It's become commonplace for Spaulding's phone to ring off the hook with panicked calls from hotel and property managers who all conveniently have her on speed dial. They reach out to her when they are faced with the types of situations that need to go away quickly - because Spaulding makes things disappear for a living.

What began as a one-woman crime-scene side hustle 15 years ago has since grown into the multimillion-dollar, nationwide outfit known as Spaulding Decon, one of only four companies in America specializing in expert biohazard, crime scene, mold remediation, extreme hoarding, and meth lab clean-up services.

The first clean-up

Spaulding's life as a trauma cleaner began in 2005 when her phone rang on Christmas Day. Two brothers had shot and killed one another and their mother was on the other end of the line in dire need of a clean-up in her kitchen. Spaulding, working as a Kansas City police officer in the vice and narcotics department at the time, couldn't afford to hire outside help, so she got into her decade-old Ford Bronco with a trailer hitched to it and did the job on her own. It took two full days and required a bit of construction, as the blood had managed to seep through the door frame.

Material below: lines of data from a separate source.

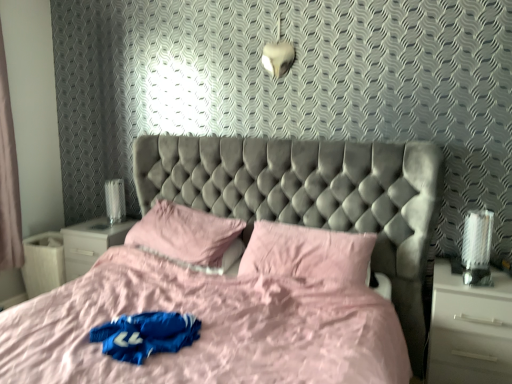 The width and height of the screenshot is (512, 384). I want to click on white glossy table lamp at left, so click(x=115, y=200).

In order to face pink fabric pillow at center, marked as the second pillow in a right-to-left arrangement, should I rotate leftwards or rightwards?

Turn left by 9.399 degrees to look at pink fabric pillow at center, marked as the second pillow in a right-to-left arrangement.

This screenshot has width=512, height=384. What do you see at coordinates (8, 178) in the screenshot?
I see `pink fabric curtain at left` at bounding box center [8, 178].

This screenshot has width=512, height=384. What do you see at coordinates (90, 243) in the screenshot?
I see `white glossy nightstand at lower left, positioned as the first nightstand in left-to-right order` at bounding box center [90, 243].

Locate an element on the screen. This screenshot has height=384, width=512. white glossy table lamp at left is located at coordinates (115, 200).

Considering the relative positions of pink fabric pillow at center, positioned as the 1th pillow in left-to-right order, and pink satin pillow at center, placed as the second pillow when sorted from left to right, in the image provided, is pink fabric pillow at center, positioned as the 1th pillow in left-to-right order, to the right of pink satin pillow at center, placed as the second pillow when sorted from left to right, from the viewer's perspective?

Incorrect, pink fabric pillow at center, positioned as the 1th pillow in left-to-right order, is not on the right side of pink satin pillow at center, placed as the second pillow when sorted from left to right.

Where is `pillow below the pink fabric pillow at center, positioned as the 1th pillow in left-to-right order (from the image's perspective)`? Image resolution: width=512 pixels, height=384 pixels. pillow below the pink fabric pillow at center, positioned as the 1th pillow in left-to-right order (from the image's perspective) is located at coordinates [308, 253].

Is pink fabric pillow at center, marked as the second pillow in a right-to-left arrangement, looking in the opposite direction of pink satin pillow at center, placed as the second pillow when sorted from left to right?

pink fabric pillow at center, marked as the second pillow in a right-to-left arrangement, is not turned away from pink satin pillow at center, placed as the second pillow when sorted from left to right.

From a real-world perspective, is pink fabric pillow at center, positioned as the 1th pillow in left-to-right order, over pink satin pillow at center, which appears as the 1th pillow when viewed from the right?

Yes, from a real-world perspective, pink fabric pillow at center, positioned as the 1th pillow in left-to-right order, is over pink satin pillow at center, which appears as the 1th pillow when viewed from the right

Which is nearer, (106, 224) or (283, 243)?

Point (106, 224).

Which object is positioned more to the left, white glossy nightstand at lower left, acting as the 2th nightstand starting from the front, or pink satin pillow at center, placed as the second pillow when sorted from left to right?

From the viewer's perspective, white glossy nightstand at lower left, acting as the 2th nightstand starting from the front, appears more on the left side.

Who is bigger, white glossy nightstand at lower left, positioned as the first nightstand in left-to-right order, or pink satin pillow at center, which appears as the 1th pillow when viewed from the right?

pink satin pillow at center, which appears as the 1th pillow when viewed from the right, is bigger.

From the image's perspective, who appears lower, white glossy nightstand at lower left, which is the 2th nightstand in right-to-left order, or pink satin pillow at center, which appears as the 1th pillow when viewed from the right?

white glossy nightstand at lower left, which is the 2th nightstand in right-to-left order, appears lower in the image.

Is white glossy nightstand at right, arranged as the 1th nightstand when viewed from the front, aimed at pink fabric pillow at center, marked as the second pillow in a right-to-left arrangement?

No, white glossy nightstand at right, arranged as the 1th nightstand when viewed from the front, is not oriented towards pink fabric pillow at center, marked as the second pillow in a right-to-left arrangement.

The height and width of the screenshot is (384, 512). I want to click on the 2nd nightstand positioned below the pink fabric pillow at center, positioned as the 1th pillow in left-to-right order (from a real-world perspective), so click(469, 329).

Can you confirm if white glossy nightstand at right, arranged as the 1th nightstand when viewed from the front, is shorter than pink fabric pillow at center, positioned as the 1th pillow in left-to-right order?

In fact, white glossy nightstand at right, arranged as the 1th nightstand when viewed from the front, may be taller than pink fabric pillow at center, positioned as the 1th pillow in left-to-right order.

From the image's perspective, which one is positioned lower, white glossy nightstand at right, arranged as the 1th nightstand when viewed from the front, or pink fabric pillow at center, positioned as the 1th pillow in left-to-right order?

white glossy nightstand at right, arranged as the 1th nightstand when viewed from the front, from the image's perspective.

Is point (119, 180) in front of point (265, 266)?

No, (119, 180) is further to viewer.

Identify the location of bed located below the white glossy table lamp at left (from the image's perspective). (253, 274).

Consider the image. Looking at the image, does white glossy table lamp at left seem bigger or smaller compared to velvet grey bed at center?

white glossy table lamp at left is smaller than velvet grey bed at center.

From the image's perspective, relative to velvet grey bed at center, is white glossy table lamp at left above or below?

white glossy table lamp at left is situated higher than velvet grey bed at center in the image.

I want to click on curtain above the velvet grey bed at center (from the image's perspective), so click(8, 178).

In the scene shown: Is pink fabric curtain at left bigger than velvet grey bed at center?

No, pink fabric curtain at left is not bigger than velvet grey bed at center.

Does pink fabric curtain at left have a greater width compared to velvet grey bed at center?

No.

From the image's perspective, is pink fabric curtain at left above velvet grey bed at center?

Yes, from the image's perspective, pink fabric curtain at left is above velvet grey bed at center.

Locate an element on the screen. bed below the white glossy table lamp at left (from the image's perspective) is located at coordinates (253, 274).

Considering the positions of objects velvet grey bed at center and white glossy table lamp at left in the image provided, who is behind, velvet grey bed at center or white glossy table lamp at left?

white glossy table lamp at left is behind.

What's the angular difference between velvet grey bed at center and white glossy table lamp at left's facing directions?

They differ by 2.02 degrees in their facing directions.

Based on the photo, looking at the image, does velvet grey bed at center seem bigger or smaller compared to white glossy table lamp at left?

Considering their sizes, velvet grey bed at center takes up more space than white glossy table lamp at left.

Could velvet grey bed at center be considered to be inside pink fabric pillow at center, positioned as the 1th pillow in left-to-right order?

No, velvet grey bed at center is not inside pink fabric pillow at center, positioned as the 1th pillow in left-to-right order.

Considering the sizes of objects pink fabric pillow at center, marked as the second pillow in a right-to-left arrangement, and velvet grey bed at center in the image provided, who is smaller, pink fabric pillow at center, marked as the second pillow in a right-to-left arrangement, or velvet grey bed at center?

pink fabric pillow at center, marked as the second pillow in a right-to-left arrangement.

Based on the photo, is pink fabric pillow at center, marked as the second pillow in a right-to-left arrangement, in front of velvet grey bed at center?

No, pink fabric pillow at center, marked as the second pillow in a right-to-left arrangement, is behind velvet grey bed at center.

What are the coordinates of `pillow that is on the left side of pink satin pillow at center, placed as the second pillow when sorted from left to right` in the screenshot? It's located at (187, 235).

From the image's perspective, starting from the pink satin pillow at center, placed as the second pillow when sorted from left to right, which nightstand is the 1st one below? Please provide its 2D coordinates.

[(90, 243)]

Considering their positions, is pink fabric curtain at left positioned closer to white glossy table lamp at left than velvet grey bed at center?

Among the two, pink fabric curtain at left is located nearer to white glossy table lamp at left.

From the picture: From the image, which object appears to be nearer to white glossy nightstand at lower left, which ranks as the first nightstand in back-to-front order, pink fabric curtain at left or white glossy nightstand at right, positioned as the second nightstand in left-to-right order?

pink fabric curtain at left lies closer to white glossy nightstand at lower left, which ranks as the first nightstand in back-to-front order, than the other object.

In the scene shown: When comparing their distances from velvet grey bed at center, does white glossy nightstand at right, arranged as the 1th nightstand when viewed from the front, or pink fabric curtain at left seem closer?

The object closer to velvet grey bed at center is white glossy nightstand at right, arranged as the 1th nightstand when viewed from the front.

Based on their spatial positions, is pink satin pillow at center, placed as the second pillow when sorted from left to right, or velvet grey bed at center closer to pink fabric pillow at center, marked as the second pillow in a right-to-left arrangement?

velvet grey bed at center.

Which object lies nearer to the anchor point pink fabric curtain at left, white glossy table lamp at left or white glossy nightstand at right, arranged as the 1th nightstand when viewed from the front?

white glossy table lamp at left is closer to pink fabric curtain at left.

Looking at the image, which one is located further to pink satin pillow at center, which appears as the 1th pillow when viewed from the right, white glossy table lamp at left or velvet grey bed at center?

white glossy table lamp at left lies further to pink satin pillow at center, which appears as the 1th pillow when viewed from the right, than the other object.

Considering their positions, is white glossy nightstand at lower left, acting as the 2th nightstand starting from the front, positioned further to pink fabric pillow at center, positioned as the 1th pillow in left-to-right order, than pink satin pillow at center, which appears as the 1th pillow when viewed from the right?

white glossy nightstand at lower left, acting as the 2th nightstand starting from the front.

When comparing their distances from pink fabric curtain at left, does pink fabric pillow at center, positioned as the 1th pillow in left-to-right order, or white glossy nightstand at right, arranged as the 1th nightstand when viewed from the front, seem closer?

The object closer to pink fabric curtain at left is pink fabric pillow at center, positioned as the 1th pillow in left-to-right order.

In order to click on pillow between pink fabric pillow at center, marked as the second pillow in a right-to-left arrangement, and white glossy nightstand at right, positioned as the second nightstand in left-to-right order, in the horizontal direction in this screenshot , I will do `click(308, 253)`.

Image resolution: width=512 pixels, height=384 pixels. Identify the location of pillow between white glossy table lamp at left and pink satin pillow at center, which appears as the 1th pillow when viewed from the right, from left to right. (187, 235).

This screenshot has height=384, width=512. In order to click on pillow located between white glossy nightstand at lower left, which ranks as the first nightstand in back-to-front order, and pink satin pillow at center, placed as the second pillow when sorted from left to right, in the left-right direction in this screenshot , I will do `click(187, 235)`.

The width and height of the screenshot is (512, 384). Identify the location of nightstand between velvet grey bed at center and pink satin pillow at center, placed as the second pillow when sorted from left to right, in the front-back direction. (469, 329). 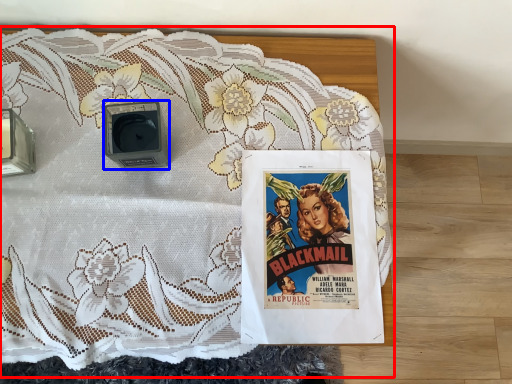 Question: Among these objects, which one is farthest to the camera, bed (highlighted by a red box) or alarm (highlighted by a blue box)?

Choices:
 (A) bed
 (B) alarm

Answer: (B) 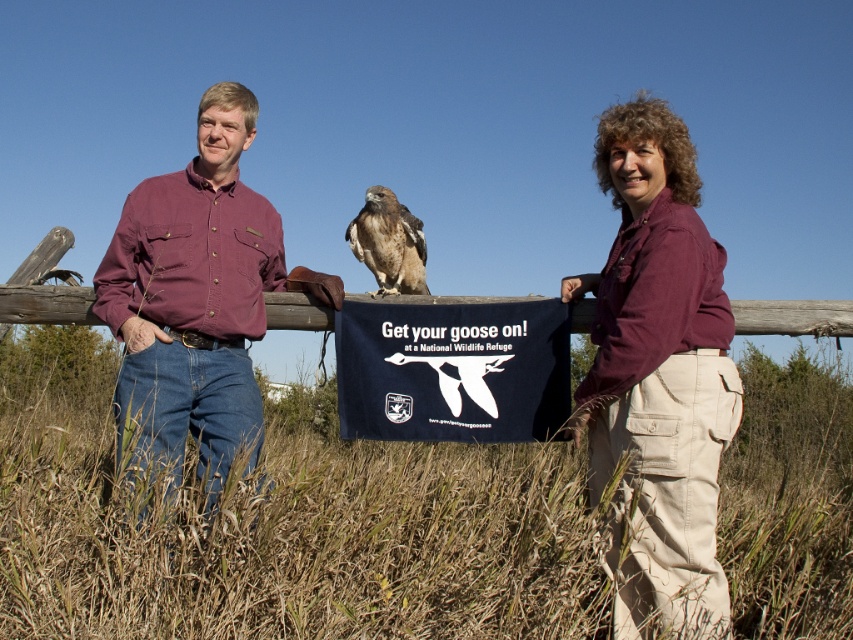 Question: Based on their relative distances, which object is nearer to the matte purple shirt at center?

Choices:
 (A) maroon shirt at center
 (B) maroon cotton shirt at center
 (C) brown feathered falcon at center
 (D) navy blue fabric sign at center

Answer: (A)

Question: Does maroon shirt at center appear under brown feathered falcon at center?

Choices:
 (A) no
 (B) yes

Answer: (B)

Question: Which of these objects is positioned farthest from the maroon cotton shirt at center?

Choices:
 (A) brown feathered falcon at center
 (B) maroon shirt at center

Answer: (B)

Question: Can you confirm if maroon shirt at center is positioned above matte purple shirt at center?

Choices:
 (A) no
 (B) yes

Answer: (B)

Question: Estimate the real-world distances between objects in this image. Which object is closer to the navy blue fabric sign at center?

Choices:
 (A) maroon shirt at center
 (B) brown feathered falcon at center
 (C) maroon cotton shirt at center

Answer: (A)

Question: Is maroon cotton shirt at center bigger than brown feathered falcon at center?

Choices:
 (A) no
 (B) yes

Answer: (B) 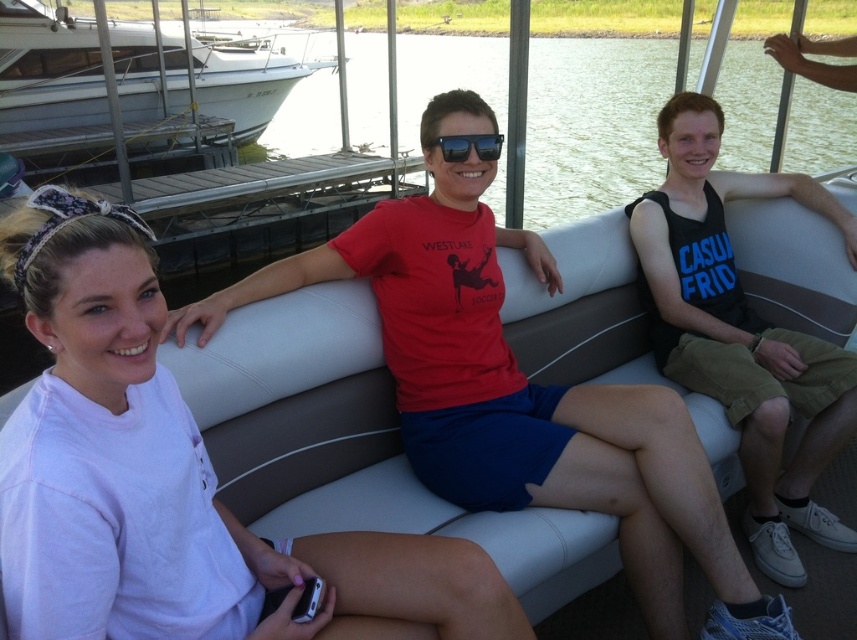 You are on a pontoon boat and need to place a cooler between the person wearing a light pink long sleeve shirt and the person in the black tank top at right. Based on their positions, where should you place the cooler?

The cooler should be placed between the person wearing a light pink long sleeve shirt and the black tank top at right, closer to the black tank top at right since it is located at point (742, 332) which is further to the right compared to the others. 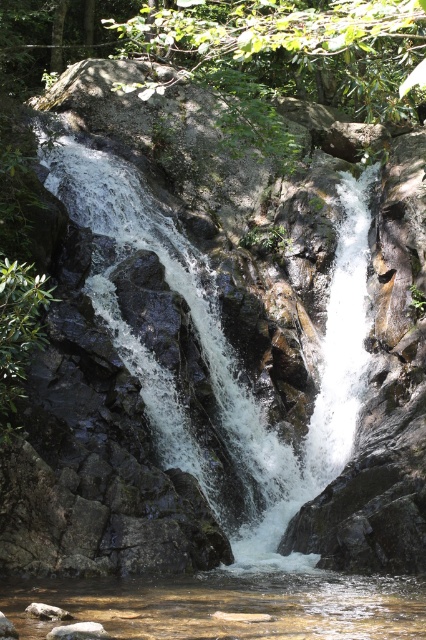 You are a hiker who wants to cross the shallow pool at the base of the waterfall. You notice the clear water at bottom center and the white frothy water at center. Which part of the water should you avoid stepping into to ensure safety?

You should avoid stepping into the white frothy water at center because it is above the clear water at bottom center and likely represents turbulent, fast flowing water that could be dangerous.

From the picture: You are a hiker who wants to cross the shallow pool at the base of the waterfall. You see the white frothy water at center and the clear water at bottom center. Which area should you avoid stepping on to ensure safety?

"The family watched the entire clean-up, which at the time I thought was odd. Years later, I Iearned everyone has a different way of processing grief. Seeing the blood washed away was their way of moving on," said Spaulding. "When I was done, I never felt more accomplished and satisfied, having been able to erase the visual nightmare of what had happened inside those walls. I thrive on bringing order to chaos. To this day, I get a rush from the before and after," she admitted.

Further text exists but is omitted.